I have to get brave enough to try one of those things. Nice work area by the way.


----------



## heresjohnny (Feb 15, 2006)

The Watcher said:


> Johnny I love what you are doing with these. I have been working on getting sideways movement, with this same principle. all you need to do is add a spring on the opposite side of the string connection. Just strong enough to keep the the original starting position you want.That way as the string releases pressure it returns to the starting position. You can see what I am talking about in my post another zombie. It might be helpful for you if you apply your system to things, like a snake or dragon head, or just a different arm movement.
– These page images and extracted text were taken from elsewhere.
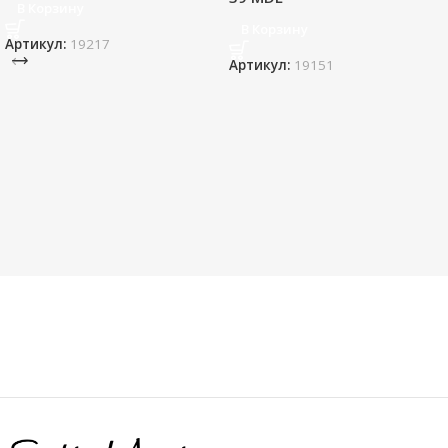
В Корзину
В Корзину
Артикул:
19217
Артикул:
19151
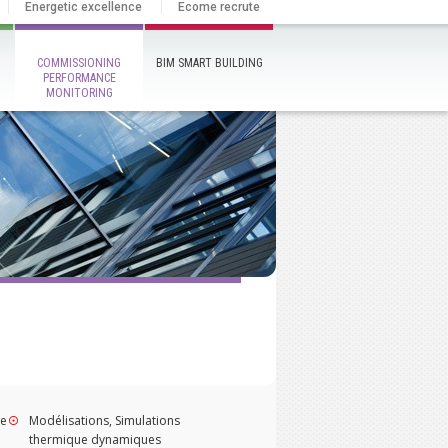
Energetic excellence
Ecome recrute
COMMISSIONING
BIM SMART BUILDING
PERFORMANCE
MONITORING
ue
Modélisations, Simulations
thermique dynamiques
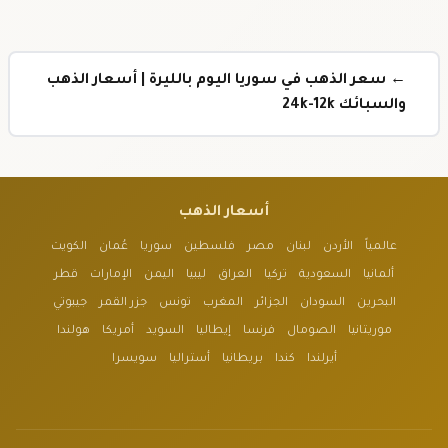
← سعر الذهب في سوريا اليوم بالليرة | أسعار الذهب
والسبائك 24k-12k
أسعار الذهب
عالمياً
الأردن
لبنان
مصر
فلسطين
سوريا
عُمان
الكويت
ألمانيا
السعودية
تركيا
العراق
ليبيا
اليمن
الإمارات
قطر
البحرين
السودان
الجزائر
المغرب
تونس
جزر القمر
جيبوتي
موريتانيا
الصومال
فرنسا
إيطاليا
السويد
أمريكا
هولندا
أيرلندا
كندا
بريطانيا
أستراليا
سويسرا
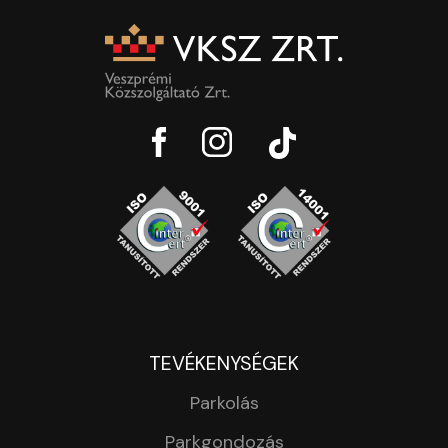
TEVÉKENYSÉGEK
Parkolás
Parkgondozás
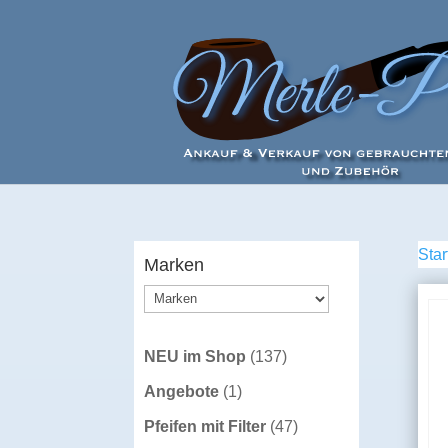
Star
Marken
137
NEU im Shop
137
Produkte
1
Angebote
1
Produkt
47
Pfeifen mit Filter
47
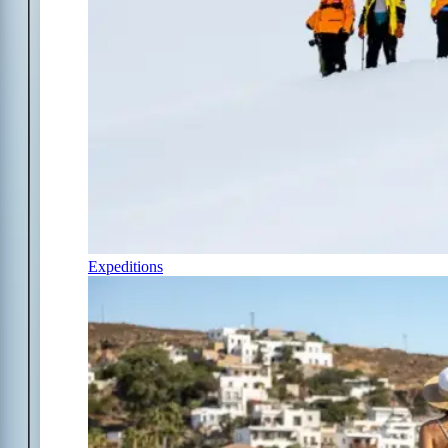
Expeditions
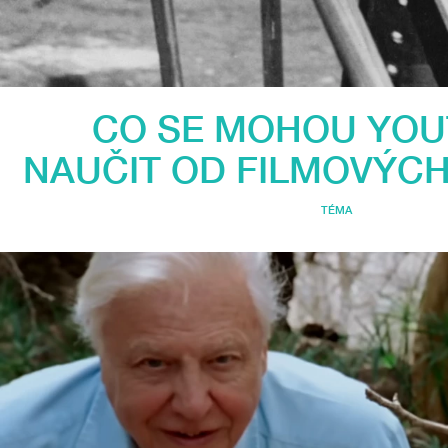
CO SE MOHOU YOU
NAUČIT OD FILMOVÝCH
TÉMA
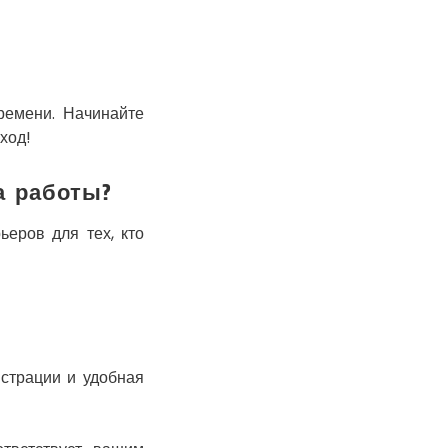
Канев
Казатин
Киев
Кобеляки
Коцюбинское
времени. Начинайте
ход!
Конотоп
Коростень
а работы?
Корсунь-
Шевченковский
Костополь
ьеров для тех, кто
Ковель
Козин
Красноград
Кременчуг
Кременец
страции и удобная
Кривой Рог
Кролевец
Кропивницкий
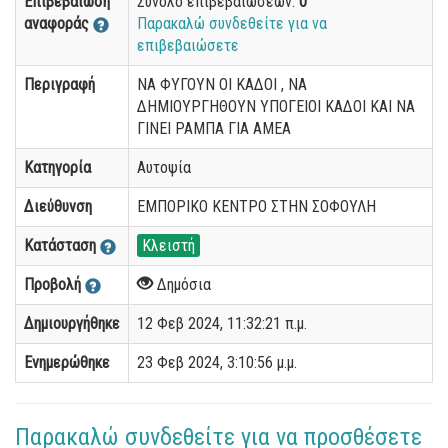
Επιβεβαίωση
Σύνολο επιβεβαιώσεων:
0
αναφοράς
Παρακαλώ συνδεθείτε για να
επιβεβαιώσετε
Περιγραφή
ΝΑ ΦΥΓΟΥΝ ΟΙ ΚΑΔΟΙ , ΝΑ
ΔΗΜΙΟΥΡΓΗΘΟΥΝ ΥΠΟΓΕΙΟΙ ΚΑΔΟΙ ΚΑΙ ΝΑ
ΓΙΝΕΙ ΡΑΜΠΑ ΓΙΑ ΑΜΕΑ
Κατηγορία
Αυτοψία
Διεύθυνση
ΕΜΠΟΡΙΚΟ ΚΕΝΤΡΟ ΣΤΗΝ ΣΟΦΟΥΛΗ
Κατάσταση
Κλειστή
Προβολή
Δημόσια
Δημιουργήθηκε
12 Φεβ 2024, 11:32:21 π.μ.
Ενημερώθηκε
23 Φεβ 2024, 3:10:56 μ.μ.
Παρακαλώ συνδεθείτε για να προσθέσετε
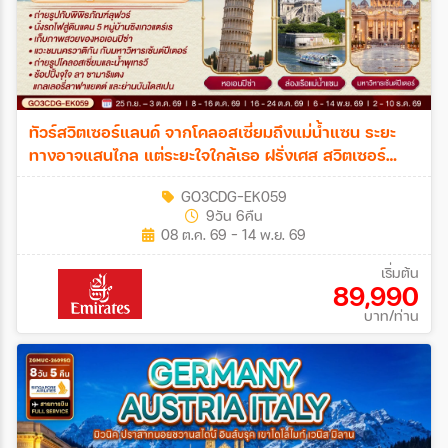
ทัวร์สวิตเซอร์แลนด์ จากโคลอสเซี่ยมถึงแม่น้ำแซน ระยะ
ทางอาจแสนไกล แต่ระยะใจใกล้เธอ ฝรั่งเศส สวิตเซอร์
แลนด์ อิตาลี 9วัน 6คืน (EK)
GO3CDG-EK059
9วัน 6คืน
08 ต.ค. 69 - 14 พ.ย. 69
เริ่มต้น
89,990
บาท/ท่าน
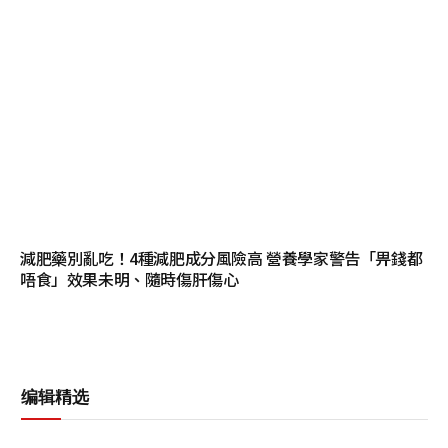
減肥藥別亂吃！4種減肥成分風險高 營養學家警告「畀錢都
唔食」效果未明、隨時傷肝傷心
编辑精选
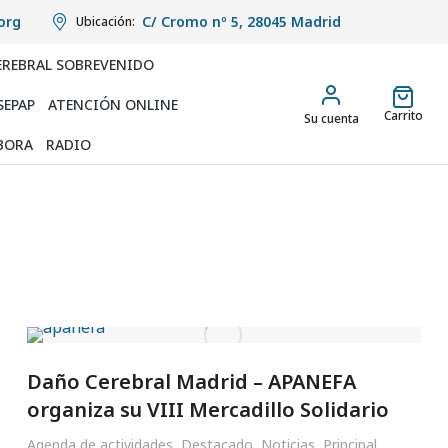
org
C/ Cromo nº 5, 28045 Madrid
Ubicación:
EREBRAL SOBREVENIDO
SEPAP
ATENCIÓN ONLINE
Carrito
Su cuenta
BORA
RADIO
Daño Cerebral Madrid – APANEFA
organiza su VIII Mercadillo Solidario
Agenda de actividades
,
Destacado
,
Noticias
,
Principal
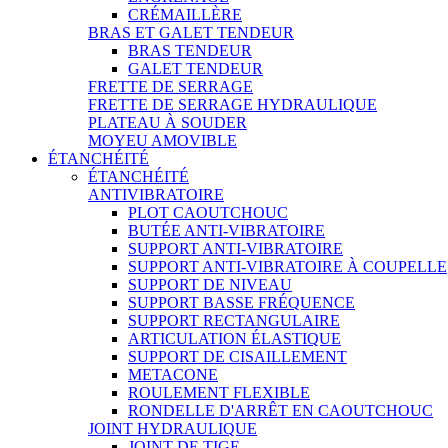
CRÉMAILLÈRE
BRAS ET GALET TENDEUR
BRAS TENDEUR
GALET TENDEUR
FRETTE DE SERRAGE
FRETTE DE SERRAGE HYDRAULIQUE
PLATEAU À SOUDER
MOYEU AMOVIBLE
ÉTANCHÉITÉ
ÉTANCHÉITÉ
ANTIVIBRATOIRE
PLOT CAOUTCHOUC
BUTÉE ANTI-VIBRATOIRE
SUPPORT ANTI-VIBRATOIRE
SUPPORT ANTI-VIBRATOIRE À COUPELLE
SUPPORT DE NIVEAU
SUPPORT BASSE FRÉQUENCE
SUPPORT RECTANGULAIRE
ARTICULATION ÉLASTIQUE
SUPPORT DE CISAILLEMENT
METACONE
ROULEMENT FLEXIBLE
RONDELLE D'ARRÊT EN CAOUTCHOUC
JOINT HYDRAULIQUE
JOINT DE TIGE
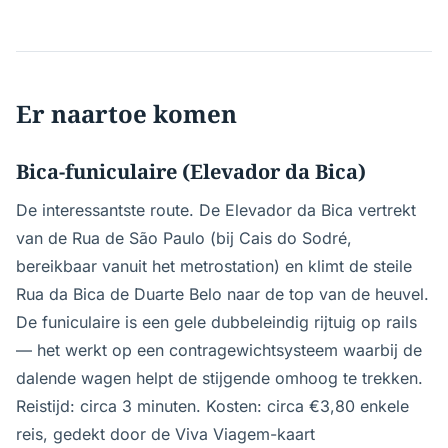
Er naartoe komen
Bica-funiculaire (Elevador da Bica)
De interessantste route. De Elevador da Bica vertrekt
van de Rua de São Paulo (bij Cais do Sodré,
bereikbaar vanuit het metrostation) en klimt de steile
Rua da Bica de Duarte Belo naar de top van de heuvel.
De funiculaire is een gele dubbeleindig rijtuig op rails
— het werkt op een contragewichtsysteem waarbij de
dalende wagen helpt de stijgende omhoog te trekken.
Reistijd: circa 3 minuten. Kosten: circa €3,80 enkele
reis, gedekt door de Viva Viagem-kaart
You may have already thought about it or done it, but I just thought I would pass it along.


Thanks Watcher, I like what your doing with the zombie! I thought about using a spring when I was adding the head back and forth movement to the wallbreaker, but because of the $20 limit I went with 2 lines instead. Using a spring means the head would only require a single line. This would be a good idea for some weird hand movements also. Thanks for the idea!


----------



## The Watcher (Sep 13, 2008)

It might even work to make the head turn, left to right?


----------



## heresjohnny (Feb 15, 2006)

The Watcher said:


> It might even work to make the head turn, left to right?


That was the idea, pull it to turn to the right, let the spring pull it back to the left.


----------



## heresjohnny (Feb 15, 2006)

Have the initial coat of cheese cloth on the new head and hands, here is a video of the action in UV. Trying to decide if I am going to add any more motion or leave it as is. Next coat of cheese cloth will hopefully look like tattered skin hanging off.


----------



## Lunatic (Oct 3, 2006)

I love it Johnny. Another smooth random looking movement. Thanks for the video of the mechanics. Lots of thought there. You make it look simple.


----------



## dave the dead (Jan 31, 2007)

You are getting really good at making those hands..This set looks fantastic so far.


----------



## Spooky1 (Aug 25, 2008)

He looks great. The look and motion are wonderful. So at a glance, the mechanism is about the same as an FCG, am I correct?


----------



## heresjohnny (Feb 15, 2006)

Thanks everyone!

Spooky1 the motion is from what I think of as an internal crank ghost, not really an FCG though it builds on that idea. The first video in this thread shows how it works.


----------



## heresjohnny (Feb 15, 2006)

Finally had a chance to get back to work on the leer ghost, working on the body form. At the last minute thought it would look really cool to apply some Stolloween magic so some ribs will show through when it's done.


----------



## RoxyBlue (Oct 6, 2008)

You can't go wrong with Stolloween magic


----------



## Lunatic (Oct 3, 2006)

Nice texture. That thing will look great!


----------



## Zurgh (Dec 21, 2009)

Very, very cool!


----------



## heresjohnny (Feb 15, 2006)

Just about done with the forms. The original head was to small so I made a paper mache cast of a plastic K-Mart skull. Not sure about the arms yet, they still need a little tweaking, but you get the idea. The main view will be looking up at (it will be against the ceiling above the fron door) like in the beginning of the video.


----------



## RoxyBlue (Oct 6, 2008)

I'm totally in love with your ghosts


----------



## dionicia (Aug 4, 2007)

That would look really badass if it had wings. 

I like it. Great job.


----------



## TNBrad (Sep 10, 2007)

this is so AWSOME
great job


----------



## heresjohnny (Feb 15, 2006)

Totally re-did the arms, much happier with them now. Added more Stolloween magic mache pulp to the arms and shoulders, and the head and eyes. The eyes will be black with verticle green hot glue pupils (hope that works). The leer ghost is handling the weight of the mache pulp on the forms easily, very happy with how strong this mechanism is. Got everything painted black (notice the forms can be removed), next step is the cheese cloth. I am very excited about getting this one done!


----------



## Dark Angel 27 (Sep 11, 2008)

he's looking really good!


----------



## heresjohnny (Feb 15, 2006)

Blog is updated with the final segment on the leer ghost. The video below follows Stolloween's idea of showing a sequence of assembly steps as a video of pictures.


----------



## RoxyBlue (Oct 6, 2008)

God, I love this guy!


----------